Extracted data —
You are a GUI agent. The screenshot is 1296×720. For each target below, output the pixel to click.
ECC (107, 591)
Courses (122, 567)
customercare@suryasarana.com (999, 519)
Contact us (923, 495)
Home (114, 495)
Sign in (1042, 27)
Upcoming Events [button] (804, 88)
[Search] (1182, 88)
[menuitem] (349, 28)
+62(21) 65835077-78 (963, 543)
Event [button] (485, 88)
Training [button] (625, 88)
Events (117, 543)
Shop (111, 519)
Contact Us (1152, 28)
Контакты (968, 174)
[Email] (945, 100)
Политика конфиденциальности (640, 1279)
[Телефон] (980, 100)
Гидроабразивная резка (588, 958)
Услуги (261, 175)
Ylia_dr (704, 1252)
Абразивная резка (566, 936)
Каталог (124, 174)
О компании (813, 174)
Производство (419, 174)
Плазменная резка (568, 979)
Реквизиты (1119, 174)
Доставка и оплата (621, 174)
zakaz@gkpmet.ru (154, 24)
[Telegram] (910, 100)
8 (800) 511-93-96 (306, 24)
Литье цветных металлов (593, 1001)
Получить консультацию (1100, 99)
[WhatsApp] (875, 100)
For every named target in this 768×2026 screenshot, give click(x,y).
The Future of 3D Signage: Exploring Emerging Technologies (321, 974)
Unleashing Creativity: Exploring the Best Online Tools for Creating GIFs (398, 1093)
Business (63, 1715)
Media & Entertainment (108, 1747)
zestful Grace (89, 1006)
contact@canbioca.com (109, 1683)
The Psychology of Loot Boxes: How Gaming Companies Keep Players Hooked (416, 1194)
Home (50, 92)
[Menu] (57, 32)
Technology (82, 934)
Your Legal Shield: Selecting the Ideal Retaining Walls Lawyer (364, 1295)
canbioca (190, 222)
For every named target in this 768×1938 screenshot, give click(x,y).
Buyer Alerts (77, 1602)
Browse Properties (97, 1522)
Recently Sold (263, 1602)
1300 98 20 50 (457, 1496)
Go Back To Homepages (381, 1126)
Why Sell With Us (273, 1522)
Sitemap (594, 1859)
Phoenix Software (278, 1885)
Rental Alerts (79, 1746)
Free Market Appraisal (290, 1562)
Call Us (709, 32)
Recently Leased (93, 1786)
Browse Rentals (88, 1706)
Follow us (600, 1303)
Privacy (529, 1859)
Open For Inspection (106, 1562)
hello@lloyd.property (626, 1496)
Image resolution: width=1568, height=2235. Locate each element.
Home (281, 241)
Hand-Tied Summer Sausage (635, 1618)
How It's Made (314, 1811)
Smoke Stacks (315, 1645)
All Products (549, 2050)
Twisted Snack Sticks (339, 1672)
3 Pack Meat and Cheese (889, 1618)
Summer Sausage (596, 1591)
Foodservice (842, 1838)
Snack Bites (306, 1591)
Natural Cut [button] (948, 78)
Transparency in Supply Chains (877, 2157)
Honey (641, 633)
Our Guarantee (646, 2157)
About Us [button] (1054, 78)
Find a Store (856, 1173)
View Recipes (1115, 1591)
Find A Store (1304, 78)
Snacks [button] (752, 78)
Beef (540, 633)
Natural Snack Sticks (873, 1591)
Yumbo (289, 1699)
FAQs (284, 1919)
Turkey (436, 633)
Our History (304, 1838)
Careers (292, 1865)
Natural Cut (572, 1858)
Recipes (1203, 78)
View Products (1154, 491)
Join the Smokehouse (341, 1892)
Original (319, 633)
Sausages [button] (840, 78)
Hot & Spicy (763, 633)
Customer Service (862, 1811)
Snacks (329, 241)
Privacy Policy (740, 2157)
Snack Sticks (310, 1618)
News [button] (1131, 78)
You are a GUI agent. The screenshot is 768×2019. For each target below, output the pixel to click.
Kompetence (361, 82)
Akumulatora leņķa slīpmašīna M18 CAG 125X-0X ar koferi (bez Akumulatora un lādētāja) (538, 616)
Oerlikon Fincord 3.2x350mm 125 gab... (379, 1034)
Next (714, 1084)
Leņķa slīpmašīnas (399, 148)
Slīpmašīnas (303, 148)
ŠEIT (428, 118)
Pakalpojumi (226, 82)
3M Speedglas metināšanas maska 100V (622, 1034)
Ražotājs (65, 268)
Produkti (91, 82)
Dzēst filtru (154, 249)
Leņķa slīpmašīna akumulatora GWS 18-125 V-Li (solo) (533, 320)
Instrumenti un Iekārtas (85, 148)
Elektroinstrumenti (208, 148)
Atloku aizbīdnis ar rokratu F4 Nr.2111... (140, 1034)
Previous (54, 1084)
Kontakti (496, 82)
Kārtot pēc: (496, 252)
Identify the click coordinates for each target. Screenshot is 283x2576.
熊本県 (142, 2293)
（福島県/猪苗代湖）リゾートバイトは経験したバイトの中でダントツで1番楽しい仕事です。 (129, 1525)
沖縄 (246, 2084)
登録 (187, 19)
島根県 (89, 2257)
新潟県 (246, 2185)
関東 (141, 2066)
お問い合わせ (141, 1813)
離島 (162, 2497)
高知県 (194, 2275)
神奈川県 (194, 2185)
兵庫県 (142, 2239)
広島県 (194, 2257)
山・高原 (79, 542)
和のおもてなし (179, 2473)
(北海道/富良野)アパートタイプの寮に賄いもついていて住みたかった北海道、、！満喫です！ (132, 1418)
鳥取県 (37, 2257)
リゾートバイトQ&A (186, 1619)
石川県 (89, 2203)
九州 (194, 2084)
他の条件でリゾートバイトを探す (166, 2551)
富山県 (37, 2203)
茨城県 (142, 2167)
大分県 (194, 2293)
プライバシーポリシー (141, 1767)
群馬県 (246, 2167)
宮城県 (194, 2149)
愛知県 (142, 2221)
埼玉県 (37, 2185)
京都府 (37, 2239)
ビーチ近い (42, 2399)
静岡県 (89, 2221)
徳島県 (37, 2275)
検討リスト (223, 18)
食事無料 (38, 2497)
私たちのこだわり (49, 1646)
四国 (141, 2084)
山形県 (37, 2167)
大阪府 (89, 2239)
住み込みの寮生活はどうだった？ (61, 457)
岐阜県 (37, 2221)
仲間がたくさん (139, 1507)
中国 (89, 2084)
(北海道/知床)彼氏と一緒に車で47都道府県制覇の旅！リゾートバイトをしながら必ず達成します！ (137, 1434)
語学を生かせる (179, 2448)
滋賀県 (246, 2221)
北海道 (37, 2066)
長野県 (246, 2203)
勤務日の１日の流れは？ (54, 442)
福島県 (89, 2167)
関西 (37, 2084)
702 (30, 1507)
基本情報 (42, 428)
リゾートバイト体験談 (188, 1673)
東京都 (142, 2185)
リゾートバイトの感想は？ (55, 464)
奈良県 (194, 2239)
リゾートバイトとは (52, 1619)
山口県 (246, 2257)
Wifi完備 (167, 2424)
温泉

What the task asks — Reproduce the lines above. Leave each one as it is.

Exercise answer —
You are a GUI agent. The screenshot is 1296×720. For each target below, output the pixel to click.
ECC (107, 591)
Courses (122, 567)
customercare@suryasarana.com (999, 519)
Contact us (923, 495)
Home (114, 495)
Sign in (1042, 27)
Upcoming Events [button] (804, 88)
[Search] (1182, 88)
[menuitem] (349, 28)
+62(21) 65835077-78 (963, 543)
Event [button] (485, 88)
Training [button] (625, 88)
Events (117, 543)
Shop (111, 519)
Contact Us (1152, 28)
Контакты (968, 174)
[Email] (945, 100)
Политика конфиденциальности (640, 1279)
[Телефон] (980, 100)
Гидроабразивная резка (588, 958)
Услуги (261, 175)
Ylia_dr (704, 1252)
Абразивная резка (566, 936)
Каталог (124, 174)
О компании (813, 174)
Производство (419, 174)
Плазменная резка (568, 979)
Реквизиты (1119, 174)
Доставка и оплата (621, 174)
zakaz@gkpmet.ru (154, 24)
[Telegram] (910, 100)
8 (800) 511-93-96 (306, 24)
Литье цветных металлов (593, 1001)
Получить консультацию (1100, 99)
[WhatsApp] (875, 100)
For every named target in this 768×2026 screenshot, give click(x,y).
The Future of 3D Signage: Exploring Emerging Technologies (321, 974)
Unleashing Creativity: Exploring the Best Online Tools for Creating GIFs (398, 1093)
Business (63, 1715)
Media & Entertainment (108, 1747)
zestful Grace (89, 1006)
contact@canbioca.com (109, 1683)
The Psychology of Loot Boxes: How Gaming Companies Keep Players Hooked (416, 1194)
Home (50, 92)
[Menu] (57, 32)
Technology (82, 934)
Your Legal Shield: Selecting the Ideal Retaining Walls Lawyer (364, 1295)
canbioca (190, 222)
For every named target in this 768×1938 screenshot, give click(x,y).
Buyer Alerts (77, 1602)
Browse Properties (97, 1522)
Recently Sold (263, 1602)
1300 98 20 50 (457, 1496)
Go Back To Homepages (381, 1126)
Why Sell With Us (273, 1522)
Sitemap (594, 1859)
Phoenix Software (278, 1885)
Rental Alerts (79, 1746)
Free Market Appraisal (290, 1562)
Call Us (709, 32)
Recently Leased (93, 1786)
Browse Rentals (88, 1706)
Follow us (600, 1303)
Privacy (529, 1859)
Open For Inspection (106, 1562)
hello@lloyd.property (626, 1496)
Image resolution: width=1568, height=2235. Locate each element.
Home (281, 241)
Hand-Tied Summer Sausage (635, 1618)
How It's Made (314, 1811)
Smoke Stacks (315, 1645)
All Products (549, 2050)
Twisted Snack Sticks (339, 1672)
3 Pack Meat and Cheese (889, 1618)
Summer Sausage (596, 1591)
Foodservice (842, 1838)
Snack Bites (306, 1591)
Natural Cut [button] (948, 78)
Transparency in Supply Chains (877, 2157)
Honey (641, 633)
Our Guarantee (646, 2157)
About Us [button] (1054, 78)
Find a Store (856, 1173)
View Recipes (1115, 1591)
Find A Store (1304, 78)
Snacks [button] (752, 78)
Beef (540, 633)
Natural Snack Sticks (873, 1591)
Yumbo (289, 1699)
FAQs (284, 1919)
Turkey (436, 633)
Our History (304, 1838)
Careers (292, 1865)
Natural Cut (572, 1858)
Recipes (1203, 78)
View Products (1154, 491)
Join the Smokehouse (341, 1892)
Original (319, 633)
Sausages [button] (840, 78)
Hot & Spicy (763, 633)
Customer Service (862, 1811)
Snacks (329, 241)
Privacy Policy (740, 2157)
Snack Sticks (310, 1618)
News [button] (1131, 78)
You are a GUI agent. The screenshot is 768×2019. For each target below, output the pixel to click.
Kompetence (361, 82)
Akumulatora leņķa slīpmašīna M18 CAG 125X-0X ar koferi (bez Akumulatora un lādētāja) (538, 616)
Oerlikon Fincord 3.2x350mm 125 gab... (379, 1034)
Next (714, 1084)
Leņķa slīpmašīnas (399, 148)
Slīpmašīnas (303, 148)
ŠEIT (428, 118)
Pakalpojumi (226, 82)
3M Speedglas metināšanas maska 100V (622, 1034)
Ražotājs (65, 268)
Produkti (91, 82)
Dzēst filtru (154, 249)
Leņķa slīpmašīna akumulatora GWS 18-125 V-Li (solo) (533, 320)
Instrumenti un Iekārtas (85, 148)
Elektroinstrumenti (208, 148)
Atloku aizbīdnis ar rokratu F4 Nr.2111... (140, 1034)
Previous (54, 1084)
Kontakti (496, 82)
Kārtot pēc: (496, 252)
Identify the click coordinates for each target. Screenshot is 283x2576.
熊本県 (142, 2293)
（福島県/猪苗代湖）リゾートバイトは経験したバイトの中でダントツで1番楽しい仕事です。 (129, 1525)
沖縄 (246, 2084)
登録 (187, 19)
島根県 (89, 2257)
新潟県 (246, 2185)
関東 (141, 2066)
お問い合わせ (141, 1813)
離島 (162, 2497)
高知県 (194, 2275)
神奈川県 (194, 2185)
兵庫県 (142, 2239)
広島県 (194, 2257)
山・高原 (79, 542)
和のおもてなし (179, 2473)
(北海道/富良野)アパートタイプの寮に賄いもついていて住みたかった北海道、、！満喫です！ (132, 1418)
鳥取県 (37, 2257)
リゾートバイトQ&A (186, 1619)
石川県 (89, 2203)
九州 (194, 2084)
他の条件でリゾートバイトを探す (166, 2551)
富山県 (37, 2203)
茨城県 (142, 2167)
大分県 (194, 2293)
プライバシーポリシー (141, 1767)
群馬県 (246, 2167)
宮城県 (194, 2149)
愛知県 (142, 2221)
埼玉県 (37, 2185)
京都府 (37, 2239)
ビーチ近い (42, 2399)
静岡県 (89, 2221)
徳島県 (37, 2275)
検討リスト (223, 18)
食事無料 (38, 2497)
私たちのこだわり (49, 1646)
四国 (141, 2084)
山形県 (37, 2167)
大阪府 (89, 2239)
住み込みの寮生活はどうだった？ (61, 457)
岐阜県 (37, 2221)
仲間がたくさん (139, 1507)
中国 (89, 2084)
(北海道/知床)彼氏と一緒に車で47都道府県制覇の旅！リゾートバイトをしながら必ず達成します！ (137, 1434)
語学を生かせる (179, 2448)
滋賀県 (246, 2221)
北海道 (37, 2066)
長野県 (246, 2203)
勤務日の１日の流れは？ (54, 442)
福島県 (89, 2167)
関西 (37, 2084)
702 (30, 1507)
基本情報 (42, 428)
リゾートバイト体験談 (188, 1673)
東京都 (142, 2185)
リゾートバイトの感想は？ (55, 464)
奈良県 (194, 2239)
リゾートバイトとは (52, 1619)
山口県 (246, 2257)
Wifi完備 (167, 2424)
温泉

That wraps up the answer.